--- EXCERPTED RECORDS ---
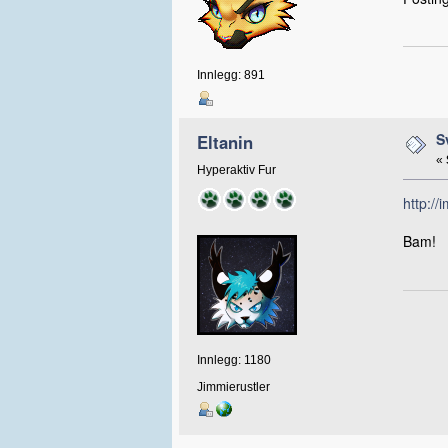
Innlegg: 891
S
Eltanin
«
Hyperaktiv Fur
http:/
Bam!
Innlegg: 1180
Jimmierustler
---
Copy exactly the lines that begin with the one containing "Hyperaktiv Fur" and continue to the end of the records, both included, and nothing more.

Hyperaktiv Fur
http:/
Bam!
Innlegg: 1180
Jimmierustler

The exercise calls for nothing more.